What are the common workflows?

  1. Upgrades: Most common workflow for the feature versioning system would involve finalizing a cluster upgrade to max feature version levels for all features, after completing the release of a new Kafka Broker binary on a cluster. This is explained  under Basic CLI tool usage section.
  2. Downgrades: Emergency downgrades of max version levels of features are rare, especially after they are finalized  (because these are breaking changes, and finalizing these changes can have consequences).  If the user has set the 'allowDowngrade' boolean field in an UpdateFeaturesRequest, then they must have had a good reason to attempt downgrading. Also, the CLI tool only allows a downgrade in conjunction with specific flags and sub-commands, as explained below:
    1. In the CLI tool, if the user passes '--allow-downgrade' flag when updating a specific feature, then the tool will translate this ask to setting 'allowDowngrade' field in the request to the server.
    2. Emergency downgrade of all features can be attempted using the CLI tool belonging to a specific Broker release. This is by using the 'downgrade-all' sub-command. For examples of these, please refer to the Tooling support section.
    3. Note: Please note that some of the downgrades may still be blocked by Controller if it is deemed impossible to downgrade. The controller (on it's end) can maintain rules in the code, that, for safety reasons would outright reject certain downgrades from a specific max_version_level for a specific feature. Such rejections may happen depending on the feature being downgraded, and from what version level.

Use case: group_coordinator feature flag (for KIP-447)

As described in the motivation for this KIP, the Kafka Streams use case is going to be immediately benefitted by programmatically learning the cluster-wide version of EOS feature on the brokers (KIP-447). We shall use the group_coordinator feature flag to achieve the same, as explained below. This feature flag will cover both schema and protocol changes related to group coordinator (KIP-447 falls under a change to the group coordinator).

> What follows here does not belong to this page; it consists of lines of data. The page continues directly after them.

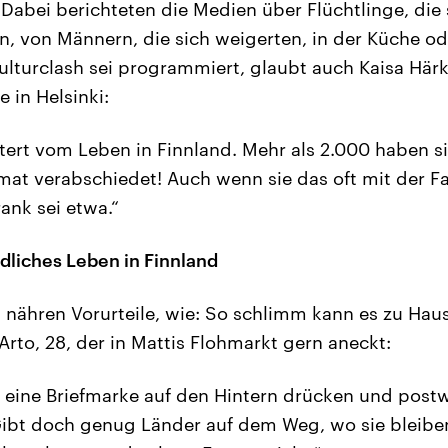
Dabei berichteten die Medien über Flüchtlinge, die 
, von Männern, die sich weigerten, in der Küche o
Kulturclash sei programmiert, glaubt auch Kaisa Härk
 in Helsinki:
htert vom Leben in Finnland. Mehr als 2.000 haben s
imat verabschiedet! Auch wenn sie das oft mit der F
ank sei etwa.“
edliches Leben in Finnland
 nähren Vorurteile, wie: So schlimm kann es zu Haus
Arto, 28, der in Mattis Flohmarkt gern aneckt:
n eine Briefmarke auf den Hintern drücken und pos
Gibt doch genug Länder auf dem Weg, wo sie bleibe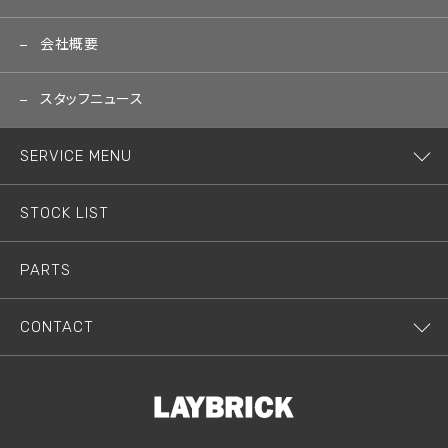
会社概要
スタッフニュース
SERVICE MENU
STOCK LIST
PARTS
CONTACT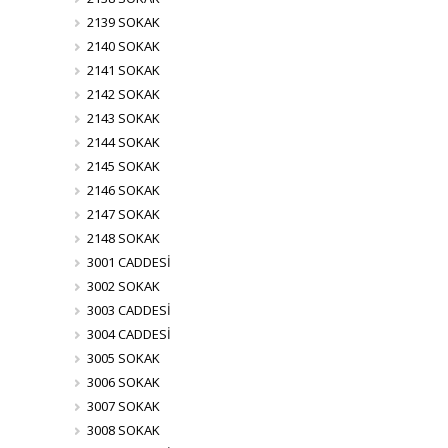
2139 SOKAK
2140 SOKAK
2141 SOKAK
2142 SOKAK
2143 SOKAK
2144 SOKAK
2145 SOKAK
2146 SOKAK
2147 SOKAK
2148 SOKAK
3001 CADDESİ
3002 SOKAK
3003 CADDESİ
3004 CADDESİ
3005 SOKAK
3006 SOKAK
3007 SOKAK
3008 SOKAK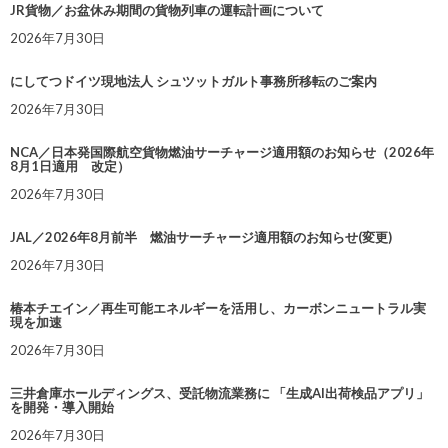
JR貨物／お盆休み期間の貨物列車の運転計画について
2026年7月30日
にしてつドイツ現地法人 シュツットガルト事務所移転のご案内
2026年7月30日
NCA／日本発国際航空貨物燃油サーチャージ適用額のお知らせ（2026年
8月1日適用 改定）
2026年7月30日
JAL／2026年8月前半 燃油サーチャージ適用額のお知らせ(変更)
2026年7月30日
椿本チエイン／再生可能エネルギーを活用し、カーボンニュートラル実
現を加速
2026年7月30日
三井倉庫ホールディングス、受託物流業務に 「生成AI出荷検品アプリ」
を開発・導入開始
2026年7月30日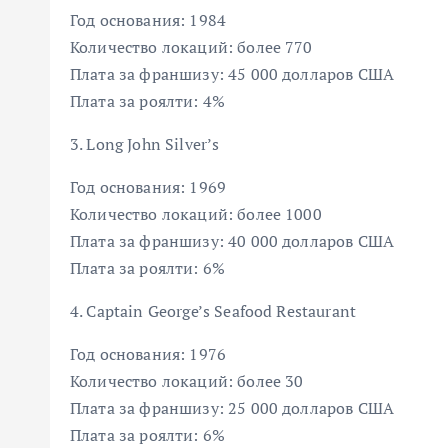
Год основания: 1984
Количество локаций: более 770
Плата за франшизу: 45 000 долларов США
Плата за роялти: 4%
3. Long John Silver’s
Год основания: 1969
Количество локаций: более 1000
Плата за франшизу: 40 000 долларов США
Плата за роялти: 6%
4. Captain George’s Seafood Restaurant
Год основания: 1976
Количество локаций: более 30
Плата за франшизу: 25 000 долларов США
Плата за роялти: 6%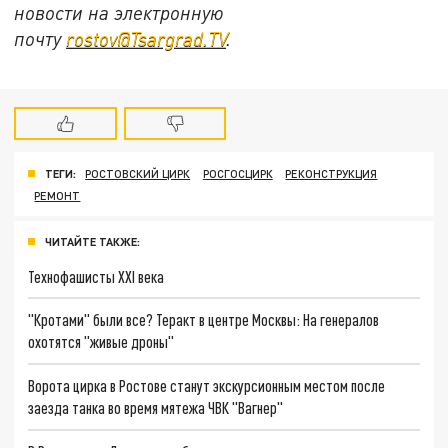
новости на электронную
почту
rostov@Tsargrad.ТV
.
ТЕГИ:
РОСТОВСКИЙ ЦИРК
РОСГОСЦИРК
РЕКОНСТРУКЦИЯ
РЕМОНТ
ЧИТАЙТЕ ТАКЖЕ:
Технофашисты XXI века
"Кротами" были все? Теракт в центре Москвы: На генералов
охотятся "живые дроны"
Ворота цирка в Ростове станут экскурсионным местом после
заезда танка во время мятежа ЧВК "Вагнер"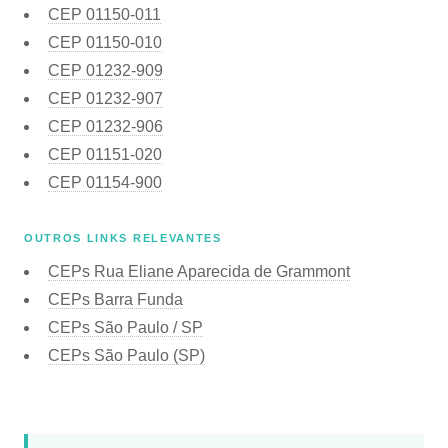
CEP
01150-011
CEP
01150-010
CEP
01232-909
CEP
01232-907
CEP
01232-906
CEP
01151-020
CEP
01154-900
OUTROS LINKS RELEVANTES
CEPs Rua Eliane Aparecida de Grammont
CEPs Barra Funda
CEPs São Paulo / SP
CEPs São Paulo (SP)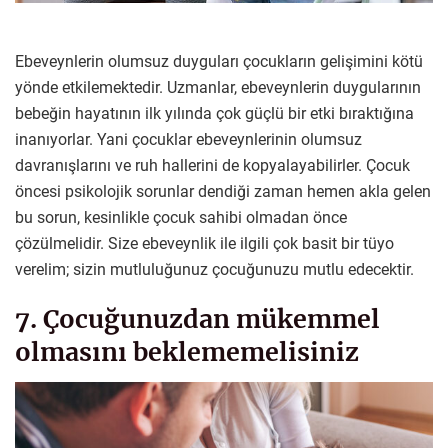
Ebeveynlerin olumsuz duyguları çocukların gelişimini kötü
yönde etkilemektedir. Uzmanlar, ebeveynlerin duygularının
bebeğin hayatının ilk yılında çok güçlü bir etki bıraktığına
inanıyorlar. Yani çocuklar ebeveynlerinin olumsuz
davranışlarını ve ruh hallerini de kopyalayabilirler. Çocuk
öncesi psikolojik sorunlar dendiği zaman hemen akla gelen
bu sorun, kesinlikle çocuk sahibi olmadan önce
çözülmelidir. Size ebeveynlik ile ilgili çok basit bir tüyo
verelim; sizin mutluluğunuz çocuğunuzu mutlu edecektir.
7. Çocuğunuzdan mükemmel
olmasını beklememelisiniz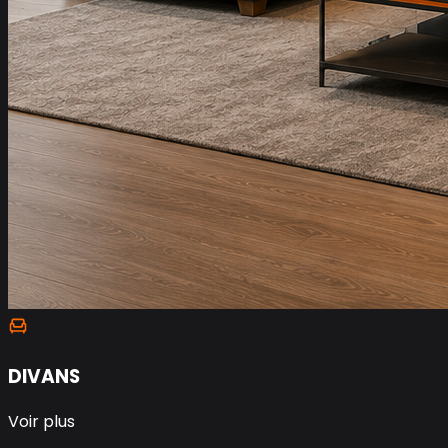
DIVANS
Voir plus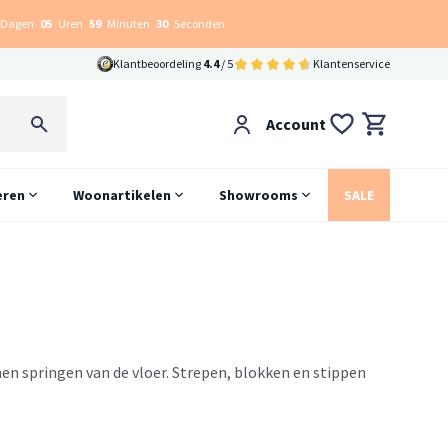
Dagen
05
Uren
59
Minuten
29
Seconden
Klantbeoordeling
4.4
/ 5
Klantenservice
Account
eren
Woonartikelen
Showrooms
SALE
en springen van de vloer. Strepen, blokken en stippen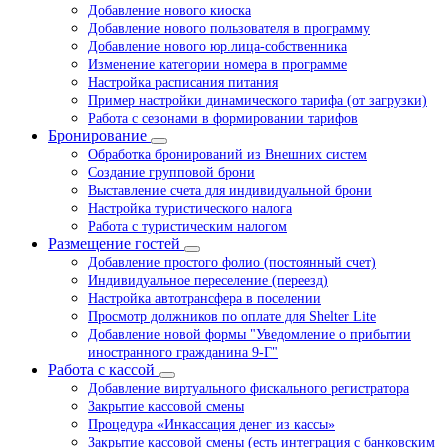
Добавление нового киоска
Добавление нового пользователя в программу
Добавление нового юр.лица-собственника
Изменение категории номера в программе
Настройка расписания питания
Пример настройки динамического тарифа (от загрузки)
Работа с сезонами в формировании тарифов
Бронирование
Обработка бронирований из Внешних систем
Создание групповой брони
Выставление счета для индивидуальной брони
Настройка туристического налога
Работа с туристическим налогом
Размещение гостей
Добавление простого фолио (постоянный счет)
Индивидуальное переселение (переезд)
Настройка автотрансфера в поселении
Просмотр должников по оплате для Shelter Lite
Добавление новой формы "Уведомление о прибытии
иностранного гражданина 9-Г"
Работа с кассой
Добавление виртуального фискального регистратора
Закрытие кассовой смены
Процедура «Инкассация денег из кассы»
Закрытие кассовой смены (есть интеграция с банковским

Imagine we shipped the feature versioning scheme before the shipment of KIP-447. There would then be at least two versions of the broker binary:

  • One of these (the old/existing broker bits) would only advertise group_coordinator feature with max version 1 (shortly referred to as v1 below). v1 doesn’t contain the latest EOS semantic described in KIP-447.

  • The other (the new broker bits) would advertise group_coordinator feature v1-v2 i.e. max version v1 as well as v2. v2 contains the EOS semantic described in KIP-447.

Kafka Streams client uses the consumer rebalance protocol to propagate the group metadata information. There would be one nominated leader among the group. The sequence of feature upgrade events in the happy path shall be the following (T0, T1, …, Tn refers to increasing time):

  • T0: The broker cluster is running with old binary, and a stream application is communicating with it. The stream clients will be using group_coordinator:v1 feature. The leader stream thread would use its admin client to periodically call DescribeFeatures on a random broker in the cluster (presumably every minute), to get information about the latest cluster-wide enabled features. Thus, it would learn about the group_coordinator feature flag, with the finalized version at v1 .
  • T1: The cluster undergoes a rolling upgrade to the new broker binary. Once the upgrade is complete, every broker in the cluster is expected to support v1-v2 versions for the group_coordinator feature flag.
  • T2: The controller still will has enabled only group_coordinator:v1 in '/features' ZK node. So, the above rolling has no effect (yet) on the streams client side.
  • T3: Knowing that the cluster upgrade has completed, the cluster operator (i.e. a human) sends an ApiKeys.UPDATE_FEATURES request to the controller. This is to finalize the cluster-wide group_coordinator feature version level upgrade from v1 to v2. When this request is successful, it means the following:
    → The controller has checked all brokers in the cluster advertised support for group_coordinator:v2, and it has persisted the upgrade to ZK '/features' node.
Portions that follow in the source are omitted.